Num dia ensolarado de terça-feira saí com meus dois filhos e fui buscar o papai, que acabara de entrevistar um jogador de futebol. Ligo o pisca alerta atrás do ônibus do time e lá vem o esposo correndo para entrar no carro. Meia quadra depois saltou um pensamento do esposo e ele disse:
– Esqueci o celular!!
– Vamos voltar?
– Não. Vamos deixar os meninos na escola enquanto tento ligar para alguém pegar o celular para mim.
Na minha mente, que já estava bem movimentada devido a outros compromissos, surgiu também a preocupação de perder as fotos que estavam no celular.
Deixamos os meninos no colégio, voltamos para procurar o aparelho no hotel e eu estava dirigindo devagar, com o pisca ligado, para achar lugar para estacionar quando de repente:
-Biiiiiii!!!!!Biiiii!!!!! Tá Dormindo!!!!!!
Neste momento foi pensamento correndo para tudo que era lado. Veio a reação mal contida, uma vontade de verbalizar toda a minha indignação, que não foi lançada aos olhos e ouvidos do outro motorista, mas que estava estampada em minha face. Segurei um gesto que estava quase saindo.
Naquele momento recordei da virtude temperança. Realizando um esforço interno, deixei tudo armazenado na minha mente para ser organizado depois. O que ficou daquele momento é que no restante do dia teria que ficar mais atenta aos meus pensamentos e menos suscetível aos pensamentos alheios. Estudando um trecho do livro Mecanismo da Vida Consciente, de Carlos Bernardo González Pecotche, deparei-me com este ensinamento:
Em seu afã de ser estrita ao julgar, a razão frequentemente esquece que aquilo que ela julga deve ser primeiro relacionado com as próprias e similares circunstâncias. Colocada nessa condição, a tolerância surge instantaneamente, e o juízo é elaborado com equanimidade. (…)atuando sobre a razão, para que ela deixe de ser fria e, tomando o calor fertilizante que emana dos raios da lógica, se manifeste em juízos comedidos, isentos de passionalismo, atenuados pela temperança e pelo senso de justiça.
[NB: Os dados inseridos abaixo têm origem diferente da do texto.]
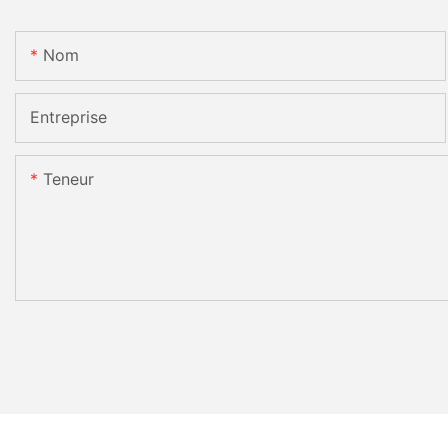
Nom
Entreprise
Teneur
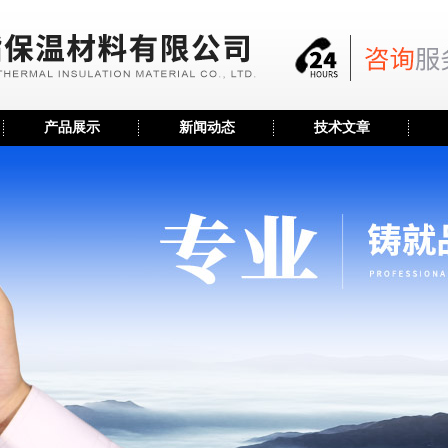
产品展示
新闻动态
技术文章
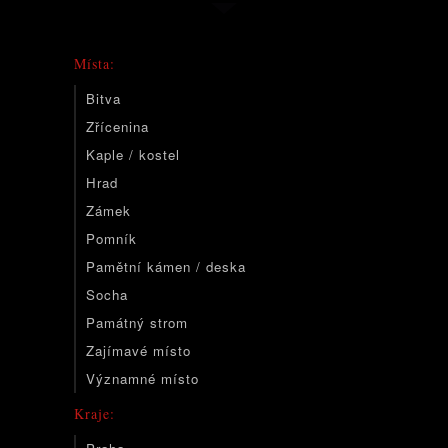
Místa:
Bitva
Zřícenina
Kaple / kostel
Hrad
Zámek
Pomník
Pamětní kámen / deska
Socha
Památný strom
Zajímavé místo
Významné místo
Kraje:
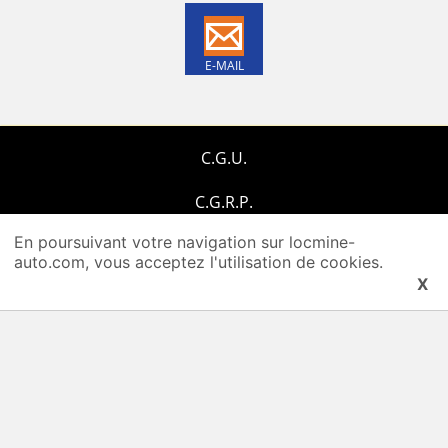
E-MAIL
C.G.U.
C.G.R.P.
En poursuivant votre navigation sur locmine-
Qui-sommes-nous ?
auto.com, vous acceptez l'utilisation de cookies.
X
Plan du site
Nous contacter
COPYRIGHT 2026 © Locminé Auto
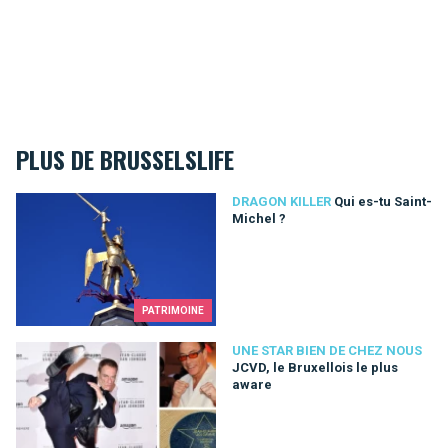
PLUS DE BRUSSELSLIFE
Qui es-tu Saint-Michel ?
DRAGON KILLER
Qui es-tu Saint-
Michel ?
PATRIMOINE
JCVD, le Bruxellois le plus aware
UNE STAR BIEN DE CHEZ NOUS
JCVD, le Bruxellois le plus
aware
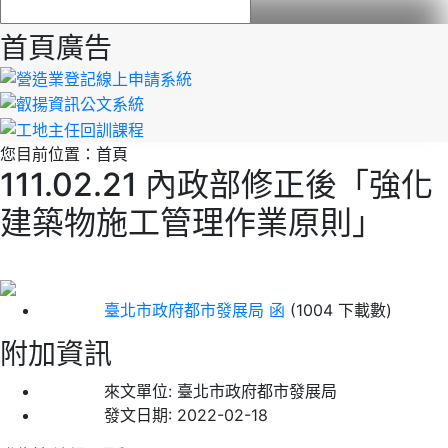
首頁廣告
您目前位置：
首頁
111.02.21 內政部修正後「強化
建築物施工管理作業原則」
臺北市政府都市發展局 函
(1004 下載數)
附加資訊
來文單位:
臺北市政府都市發展局
發文日期:
2022-02-18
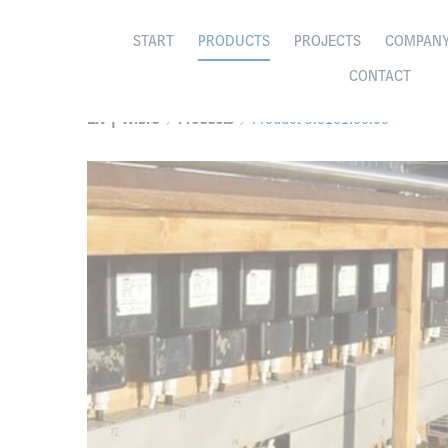
START
PRODUCTS
PROJECTS
COMPAN
CONTACT
EN | Wibre
Products
Product 5.0101.00.00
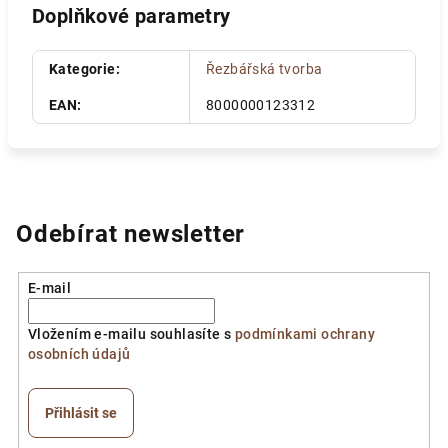
Doplňkové parametry
Kategorie
:
Řezbářská tvorba
EAN
:
8000000123312
Odebírat newsletter
E-mail
Vložením e-mailu souhlasíte s
podmínkami ochrany
osobních údajů
Přihlásit se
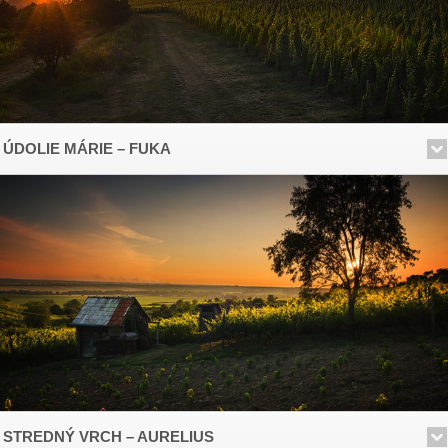
ÚDOLIE MÁRIE – FUKA
STREDNÝ VRCH – AURELIUS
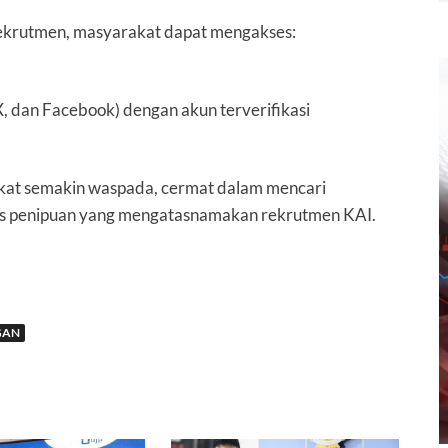
rekrutmen, masyarakat dapat mengakses:
X, dan Facebook) dengan akun terverifikasi
akat semakin waspada, cermat dalam mencari
odus penipuan yang mengatasnamakan rekrutmen KAI.
GAN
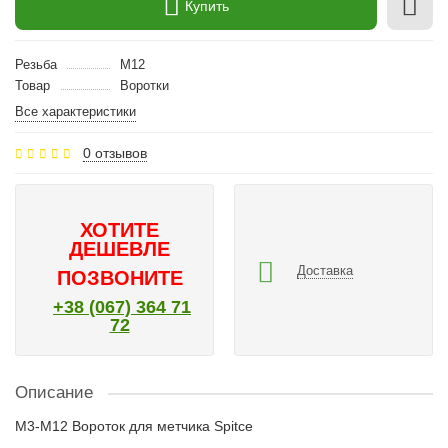
Купить
Резьба
M12
Товар
Воротки
Все характеристики
0 отзывов
ХОТИТЕ
ДЕШЕВЛЕ
Доставка
ПОЗВОНИТЕ
+38 (067) 364 71
72
Описание
M3-M12 Вороток для метчика Spitce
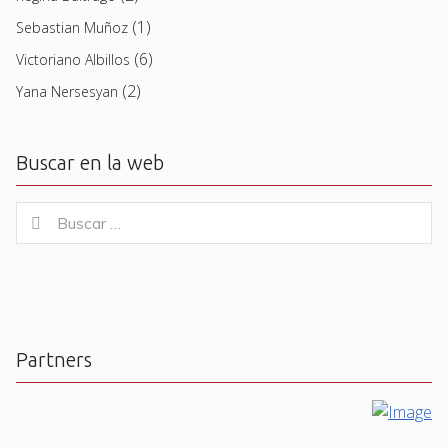
(1)
Sebastian Muñoz
(6)
Victoriano Albillos
(2)
Yana Nersesyan
Buscar en la web
Buscar
Buscar
for:
Partners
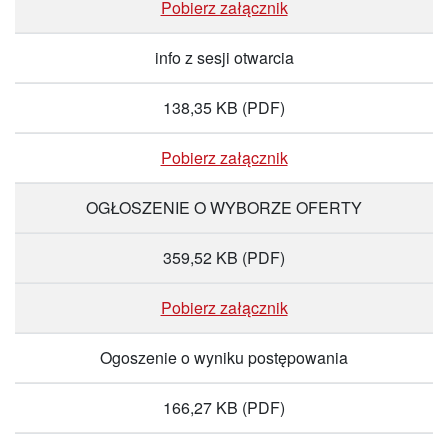
Pobierz załącznik
info z sesji otwarcia
138,35 KB
(PDF)
Pobierz załącznik
OGŁOSZENIE O WYBORZE OFERTY
359,52 KB
(PDF)
Pobierz załącznik
Ogoszenie o wyniku postępowania
166,27 KB
(PDF)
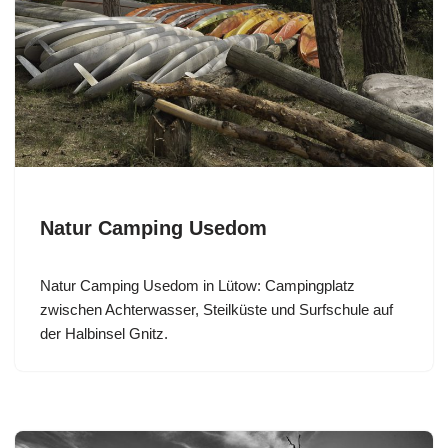
Natur Camping Usedom
Natur Camping Usedom in Lütow: Campingplatz
zwischen Achterwasser, Steilküste und Surfschule auf
der Halbinsel Gnitz.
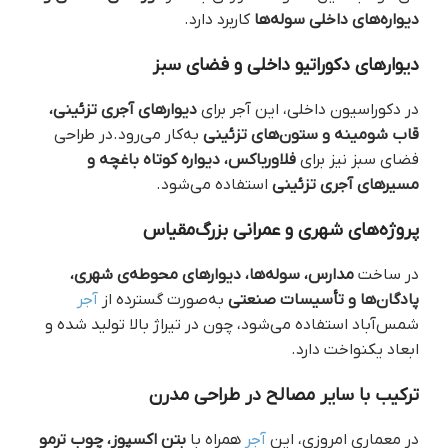
دیواره‌های داخلی سوله‌ها
کاربرد دارد.
دیوارهای دکوراتیو داخلی و فضای سبز
در دکوراسیون داخلی، این آجر برای
دیوارهای آجری تزئینی،
قاب شومینه و ستون‌های تزئینی
به‌کار می‌رود.در طراحی
فضای سبز نیز برای
فلاورباکس، دیواره کوتاه باغچه و
مسیرهای آجری تزئینی
استفاده می‌شود.
پروژه‌های شهری و عمرانی بزرگ‌مقیاس
در ساخت
مدارس، سوله‌ها، دیوارهای محوطه‌ی شهری،
پادگان‌ها و تأسیسات صنعتی
به‌صورت گسترده از
آجر
شمس‌آباد استفاده می‌شود، چون در تیراژ بالا تولید شده و
ابعاد یکنواخت دارد.
ترکیب با سایر مصالح در طراحی مدرن
در معماری امروزی، این
آجر
همراه با
بتن اکسپوز، چوب ترمو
O que ficou desta vivência é que o pensar e o sentir devem servir de base para a razão, que desta forma deixa de ser fria e egoísta. Não subestimar a irritabilidade e cultivar a temperança é a maneira de manter a vida em equilíbrio, buscar estar consciente e não alimentar o egoísmo. Não alimentar os pensamentos de índole violenta como o da intolerância, seja ela própria ou alheia. Lembrei que o pensamento da impaciência já havia passado na minha mente em outras ocasiões.
Na manhã seguinte, quando a colaboradora ligou avisando que estava doente, todo o meu planejamento teve que sofrer adaptações. Mas as reflexões feitas no dia anterior foram importantes para viver essa nova situação de forma mais serena.
Rapidamente, reorganizei o meu dia e consegui cumprir com os compromissos assumidos.
Não fosse todo esse movimento gerado pelas situações vividas no dia anterior e pelo ensinamento estudado, certamente ficaria de mau humor e perderia tempo pensando que não poderia executar o que havia planejado.
A temperança é como fabricar vidro, cujo processo necessita mudanças de temperatura para torná-lo resistente. É preciso cultivar a consciência, o estudo e a disciplina. As Leis Universais, que regem o destino do ser humano, tratam de mudar a temperatura para nos tornar mais resistentes.
Já sofri por não me adaptar aos percalços da vida sejam eles grandes ou pequenos. Aprendi que sempre tenho escolha. Entre sofrer estagnada e me adaptar, prefiro batalhar para me adaptar e aprender sempre.